For all types of data (product data, user information, purchases, discount promotions, etc.), we usually have one system that has sovereignty over it. If other systems also want to use this data, a copy of it is requested in the background, i.e. asynchronously, at a provided interface and automatically transferred to our own database. This way we can avoid long request cascades between systems. This is good for our response time to customer requests and very helpful in keeping the overall architecture resilient.
Up to now, the servers at our company have communicated almost exclusively via REST-like HTTP interfaces. So there is one system that provides data (the server) and one or more systems that are supposed to retrieve the data from there (the clients).
The server provides an HTTP endpoint - for example, for current product prices - and a client can make HTTP requests against it. Because the endpoints are generally protected against unauthorized access, keystores and credentials still belong in the picture, but essentially that's it:
The server's interface usually has some kind of documentation or specification and test coverage deemed appropriate by the server team. However, it still happens that dependencies on implementation details arise in the client. That's where teams rely on JSON elements always showing up in a certain order, or they can't handle new data fields. Naturally, everyone involved takes it upon themselves to be extra attentive. Or they are convinced that these kinds of mistakes only happen to others. Nevertheless, it happens again and again that something that worked before suddenly doesn't work anymore: a bug. This kind of glitch is also inconspicuous enough that it can be in the life system for quite some time before anyone notices it.
So I wish we would at least notice it quickly:
However, the test only runs when the client team's pipeline is triggered, for example by a code change. However, if the team is working on another service, an incompatible change could go live unnoticed by the server team.
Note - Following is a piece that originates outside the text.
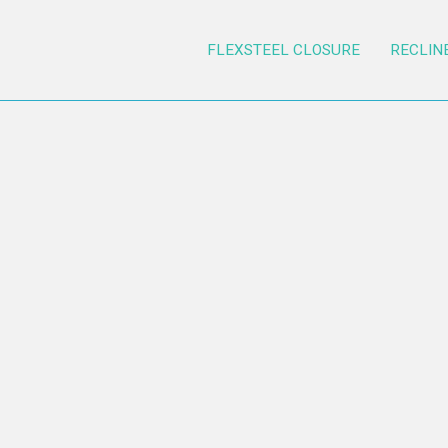
FLEXSTEEL CLOSURE
RECLIN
So my wish list is actually a bit longer:
When the client team's test is run in the server team's pipeline, it's called a CDC test. The concept was popularized by an article by Martin Fowler in 2006, but then seems to have been forgotten a bit again.
This is a shame, because it effectively prevents a problematic interface change in the server from going live at all:
In the context of otto.de, the test was initially placed in the central artifactory, e.g. as a jar file, fetched from the server pipeline and executed there. Some teams provided shell scripts that, for example, determine and download the correct version of the jar.
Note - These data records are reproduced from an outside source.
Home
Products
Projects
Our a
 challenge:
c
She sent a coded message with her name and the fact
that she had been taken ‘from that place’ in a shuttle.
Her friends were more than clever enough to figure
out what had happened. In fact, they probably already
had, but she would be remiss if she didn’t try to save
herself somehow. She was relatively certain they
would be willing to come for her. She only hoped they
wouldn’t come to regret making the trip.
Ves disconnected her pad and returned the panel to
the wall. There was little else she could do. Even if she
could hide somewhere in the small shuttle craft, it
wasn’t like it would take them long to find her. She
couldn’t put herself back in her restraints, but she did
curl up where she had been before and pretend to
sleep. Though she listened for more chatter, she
A disadvantage of this approach is that runtime dependencies of the test must be present in the pipeline. For example, when we introduced Java8, it bothered us that some server pipelines were still running in Java6. In turn, other teams' tests rely on a Chrome binary or X11 libraries, which must then be pipelined by the server team. In response, some teams have wrapped their jar files in Docker images. This has reduced the problem somewhat, although of course the server team has to contend with the age-old Docker-Im-Docker problem, and version changes to Docker also tend to bring incompatible changes. For the same reason, an experiment with Pact was also over fairly quickly when one team was keen to introduce a newer version that didn't work with the other team's version.
It's also annoying that the server team has to have the client test credentials available in the pipeline, because credentials are of course not allowed to be in the code. So these credentials exist in parallel to the ones that the client team and the server team have to have in their environment anyway, in order to be able to authenticate and validate requests with them.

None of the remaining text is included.